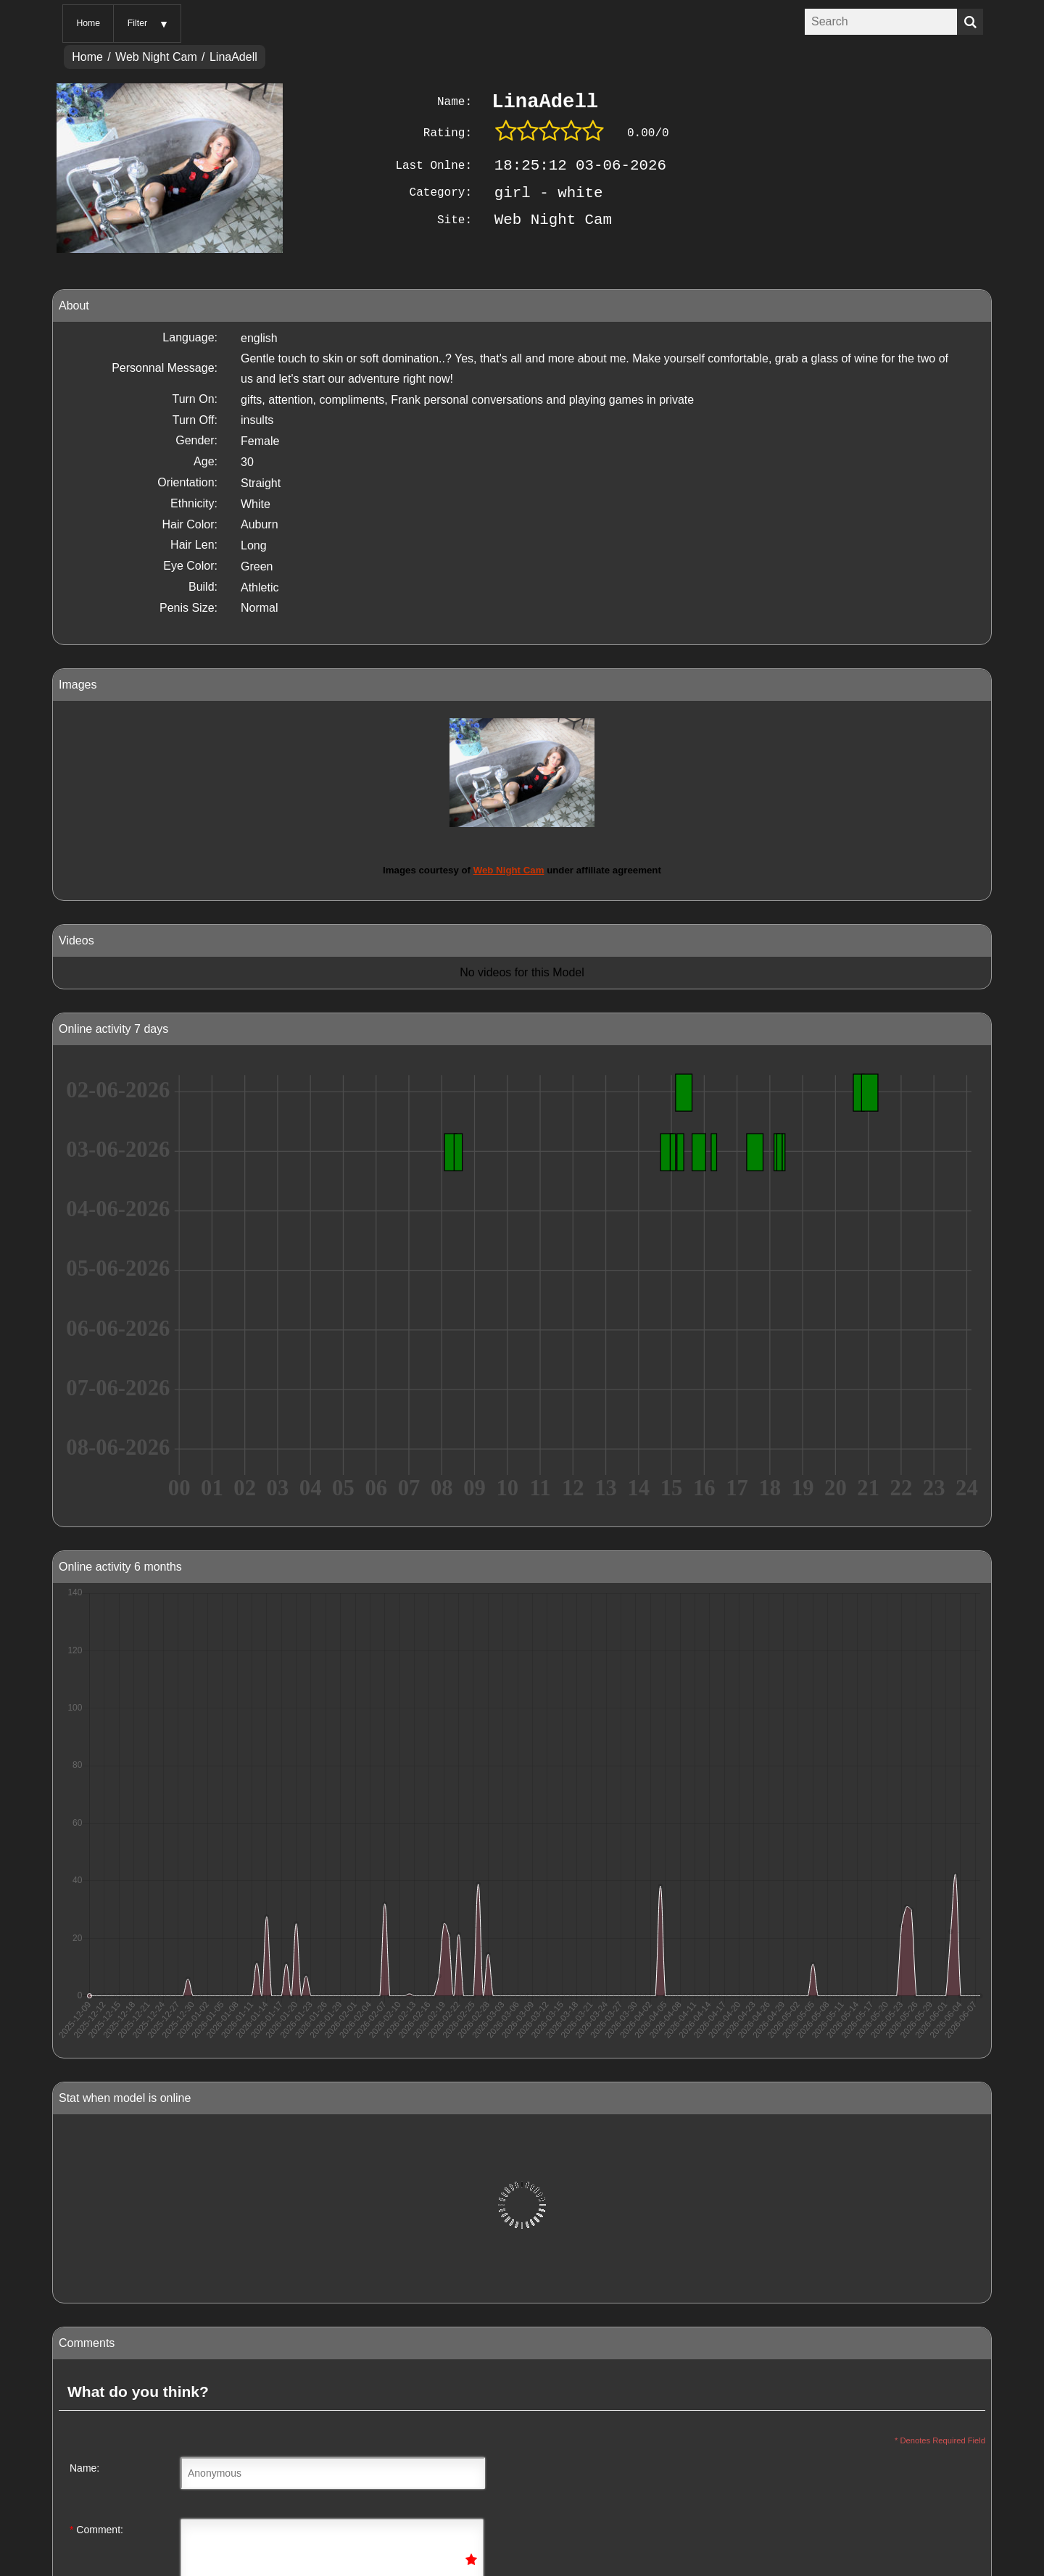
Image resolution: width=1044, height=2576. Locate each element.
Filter (137, 23)
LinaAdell (233, 57)
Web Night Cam (156, 57)
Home (88, 23)
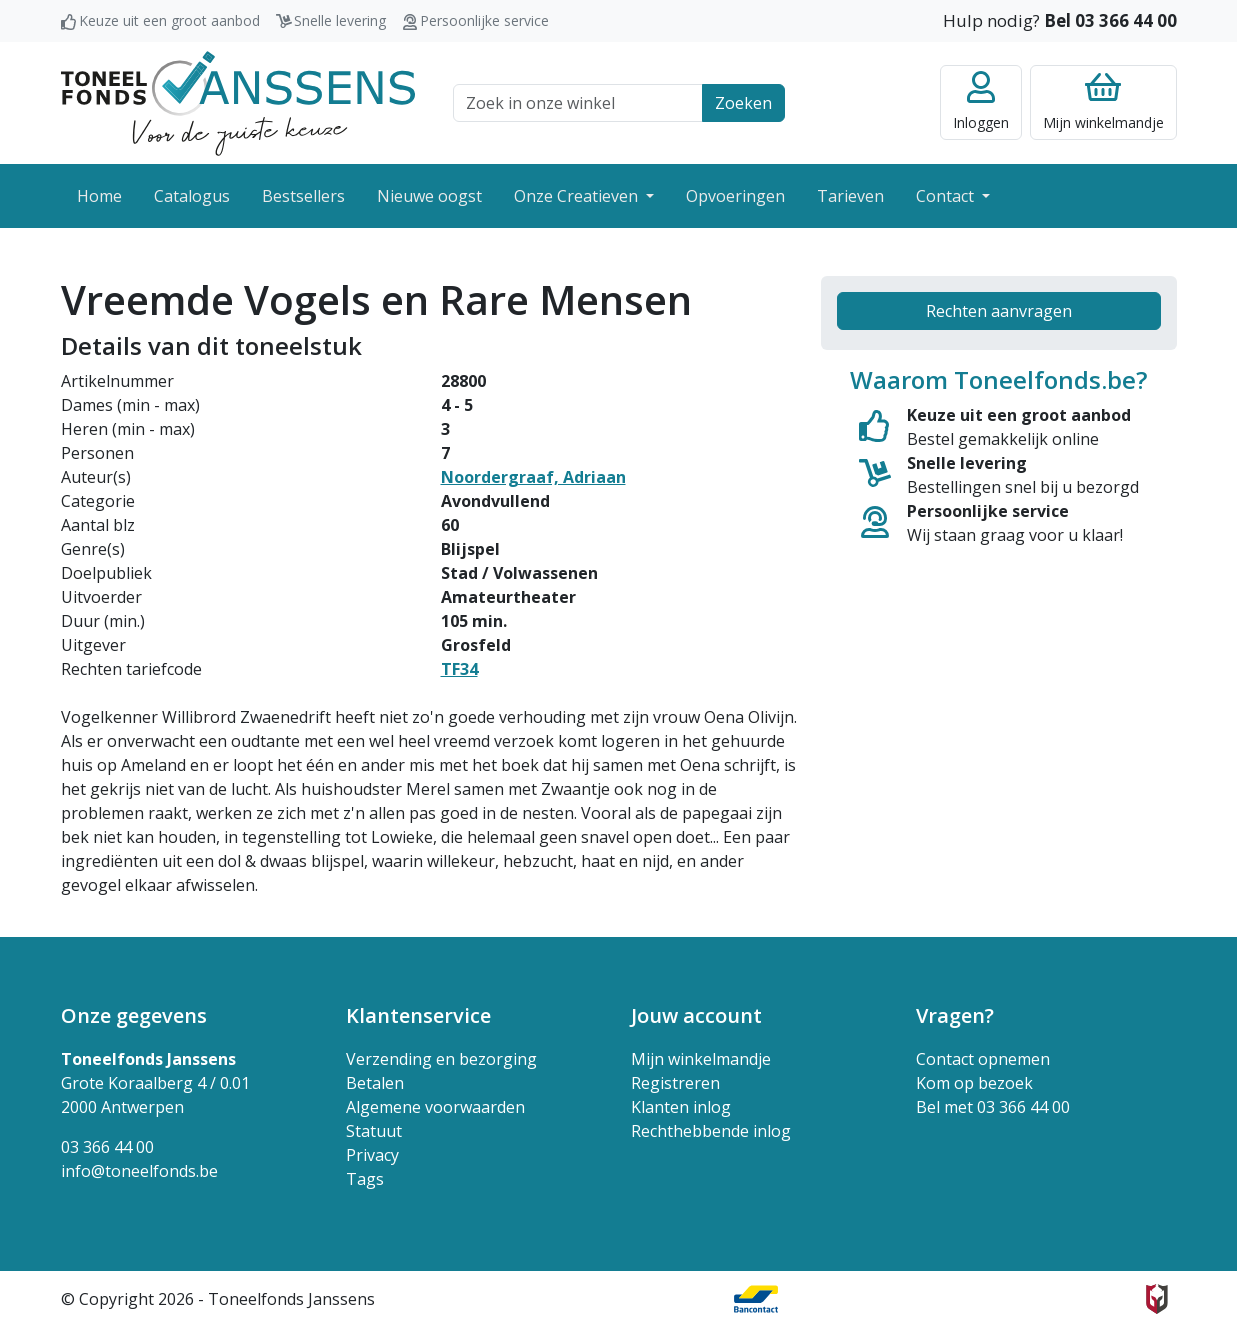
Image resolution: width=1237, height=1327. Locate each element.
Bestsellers (303, 196)
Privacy (372, 1155)
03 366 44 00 (107, 1147)
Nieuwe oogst (429, 196)
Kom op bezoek (974, 1083)
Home (99, 196)
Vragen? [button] (955, 1015)
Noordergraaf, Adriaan (533, 477)
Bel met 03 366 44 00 (993, 1107)
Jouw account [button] (696, 1015)
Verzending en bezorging (441, 1059)
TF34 (459, 669)
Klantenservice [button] (418, 1015)
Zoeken (743, 103)
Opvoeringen (735, 196)
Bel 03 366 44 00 (1110, 20)
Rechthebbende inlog (711, 1131)
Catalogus (192, 196)
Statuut (374, 1131)
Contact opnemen (983, 1059)
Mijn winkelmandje (701, 1059)
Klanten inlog (681, 1107)
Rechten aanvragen (999, 311)
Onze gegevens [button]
----
• _Work instruction_
Copy every line of the listing that contains the word "element".

• _Response_
Image resolution: width=1044, height=2576. Locate each element.
Image resolution: width=1237, height=1327. Locate each element.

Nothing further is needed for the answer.